Why is sharing knowledge relevant and important?
Thinking about industrial or commercial perpetuity or the business of sustaining education; will they survive without transferred knowledge from parting workers to seemingly younger workers or, students whose minds have yet to develop?
Parting workers, usually elder workers, have spent likely decades in studying and analyzing concepts and procedures to facilitate production or movement within an organization that will be lost once they part with the company they presently serve.
Some have referred to this as Brain Drain, the absence of knowledge in the workforce once this exiting process is complete.

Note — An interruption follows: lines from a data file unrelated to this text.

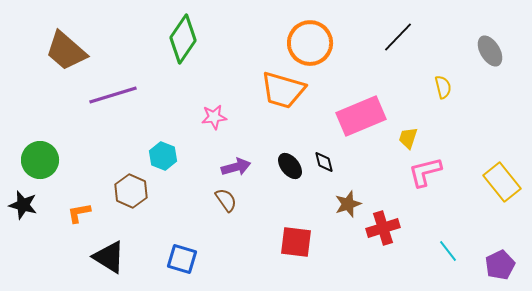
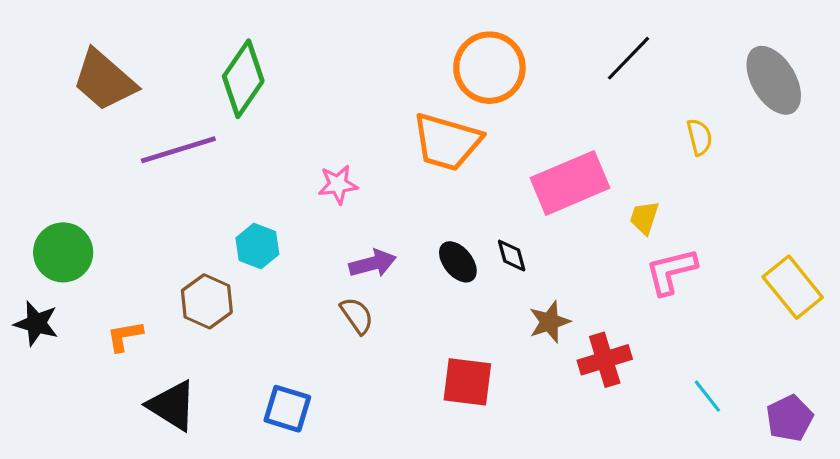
green diamond: (183, 39) -> (243, 79), moved
gray ellipse: (490, 51) -> (774, 80), size x1.4

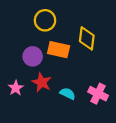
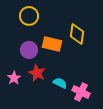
yellow circle: (45, 20) -> (29, 16), moved
pink cross: (98, 94) -> (81, 92), moved

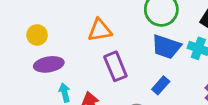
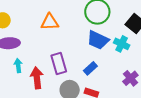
purple rectangle: (115, 66) -> (59, 63), moved

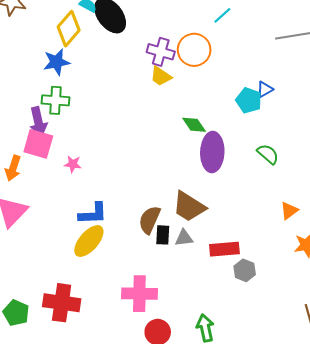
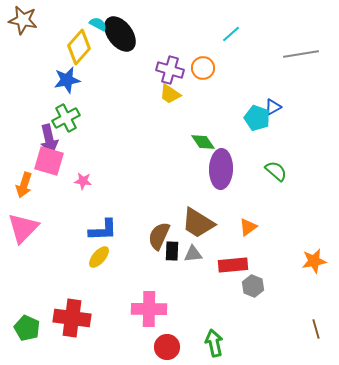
orange circle: (194, 50) -> (203, 68), size x0.7
green cross: (56, 100) -> (66, 118), turned -32
orange triangle: (289, 211) -> (248, 227), moved
yellow ellipse: (89, 241) -> (99, 257), size x0.7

Often the parting worker is left with the unproductive activity of his knowledge, left to wither as if on a dying vine.
Elder workers are seen by the younger workforce as incapable of or lack the energy or knowledge, to be relevant today.
The irrelevance of the knowledge taken from the workplace, lies within the ignorance and minds of the younger worker.

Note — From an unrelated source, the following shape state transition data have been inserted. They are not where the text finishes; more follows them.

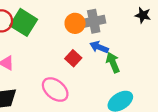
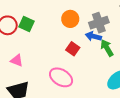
gray cross: (94, 21) -> (99, 23), moved
green square: (24, 22) -> (27, 24), size x0.7

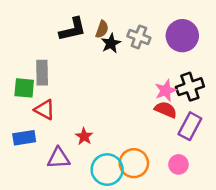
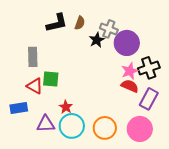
purple circle: (182, 36) -> (127, 43), moved
black star: (111, 43) -> (97, 40), moved
green square: (24, 88) -> (51, 79), moved
pink circle: (178, 164) -> (140, 129), size x1.6
cyan circle: (107, 170) -> (72, 126), moved

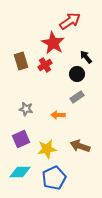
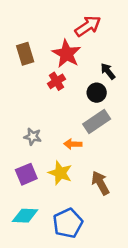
brown rectangle: (21, 61) -> (25, 54), moved
gray rectangle: (77, 97) -> (97, 121), size x1.5
brown arrow: (80, 146) -> (100, 183), turned 42
yellow star: (47, 149) -> (60, 173), moved, turned 30

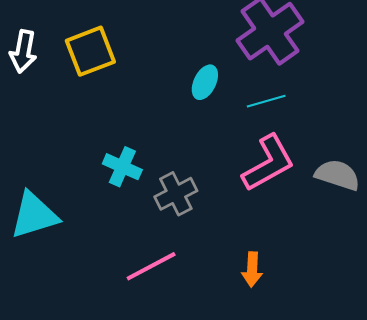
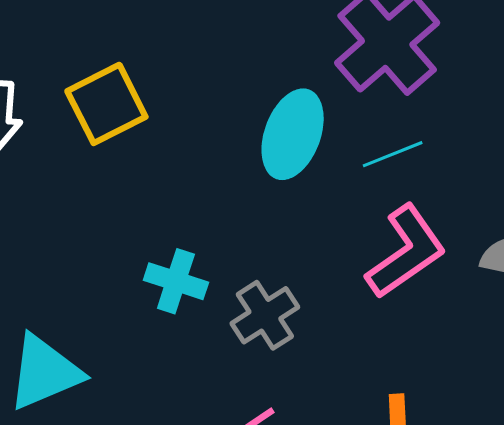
cyan ellipse: (205, 82) -> (293, 134), size x1.6

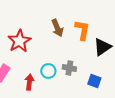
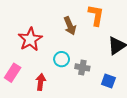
orange L-shape: (82, 30) -> (96, 15), moved
cyan circle: (48, 71) -> (62, 59), moved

Perhaps through ignorance, disconnection, ego or, some other adjective that describes the arrogance of disallowing shared knowledge. Intimidation comes to mind but, do younger workers lack the knowledge to understand themselves?
I understand the “Can Do” attitude that lies within the ego of the younger worker but, I also understand the lack of understanding in what the younger worker does not know.
It seems so simple from afar, to look back and see this all acting out in our understanding of the matter.
Unfair to the elderly, you say? Unfair to the consumer, you say? Unfair to the economy, you say?
I say, Unfair to Mankind!
So much has transpired in creating the environment in which we live today.
Hasn’t it been the result of the older workers’ contribution to mankind that has created this opportunity for us today?
That opportunity is whatever you wish it to be!
That is the contribution of the retiring worker. The opportunity that we glean today from the activities of others that have gone before us, was created by a mind that will no longer be available to us in perpetuity--lost forever.
Think about Albert Einstein and the many contributions to mankind he left behind for us to traverse to this point in time. Wouldn’t we be much more educated if his mind was still available to us? Of course!
And, in a way, his mind is still with us in that we have recordings of his accomplishments and contributions to mankind.
But, do we have the use of his mind today?
May we get a response from this learned mind for a present day equation needing to be solved? Of course not.
With this short essay about knowledge lost, I think we can see the value to mankind in retaining the minds of departing workers in that they will share their knowledge with us to facilitate the next great happening for mankind?
Capturing the minds of departing workers will create an environment and library of knowledge for mankind that will facilitate growth and development into perpetuity.
A departing mind, withering on a decaying vine, is lost knowledge, forever gone, never again to assist mankind in developing further.
Casting aside the minds that have created your environment, is counter-productive to mankind’s perpetuity.